Directions> Copy every record word for word. The images stay behind.

Data provided>

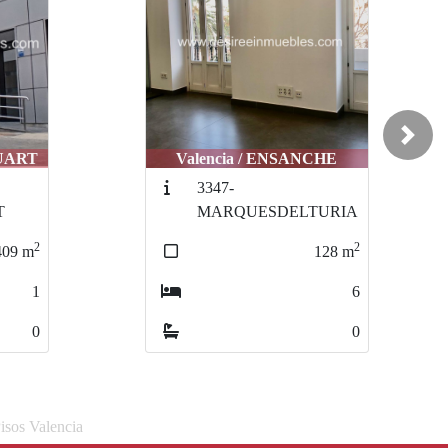
Next
QUART
Valencia / ENSANCHE
3347-
T
MARQUESDELTURIA
2
2
409
m
128
m
1
6
0
0
isos Valencia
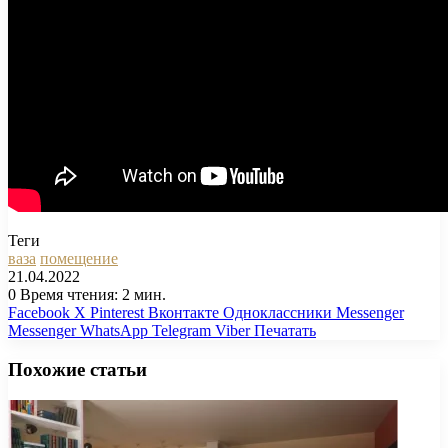
Теги
ваза
помещение
21.04.2022
0
Время чтения: 2 мин.
Facebook
X
Pinterest
Вконтакте
Одноклассники
Messenger
Messenger
WhatsApp
Telegram
Viber
Печатать
Похожие статьи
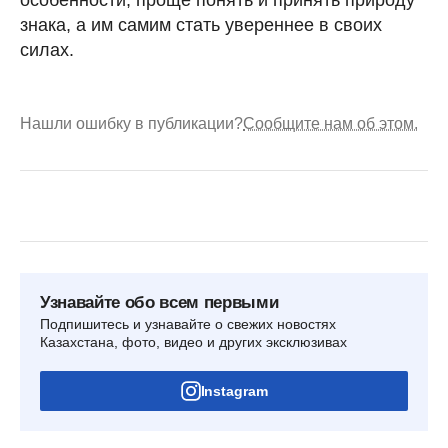
знака, а им самим стать увереннее в своих
силах.
Нашли ошибку в публикации?
Сообщите нам об этом.
Узнавайте обо всем первыми
Подпишитесь и узнавайте о свежих новостях
Казахстана, фото, видео и других эксклюзивах
Instagram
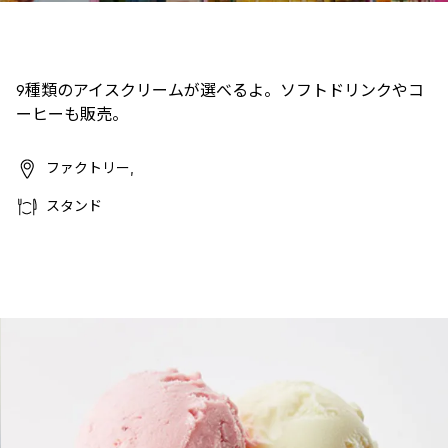
9種類のアイスクリームが選べるよ。ソフトドリンクやコ
ーヒーも販売。
ファクトリー,
スタンド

Task answer>
Next
QUART
Valencia / ENSANCHE
3347-
T
MARQUESDELTURIA
2
2
409
m
128
m
1
6
0
0
isos Valencia
Теги
ваза
помещение
21.04.2022
0
Время чтения: 2 мин.
Facebook
X
Pinterest
Вконтакте
Одноклассники
Messenger
Messenger
WhatsApp
Telegram
Viber
Печатать
Похожие статьи
знака, а им самим стать увереннее в своих
силах.
Нашли ошибку в публикации?
Сообщите нам об этом.
Узнавайте обо всем первыми
Подпишитесь и узнавайте о свежих новостях
Казахстана, фото, видео и других эксклюзивах
Instagram
9種類のアイスクリームが選べるよ。ソフトドリンクやコ
ーヒーも販売。
ファクトリー,
スタンド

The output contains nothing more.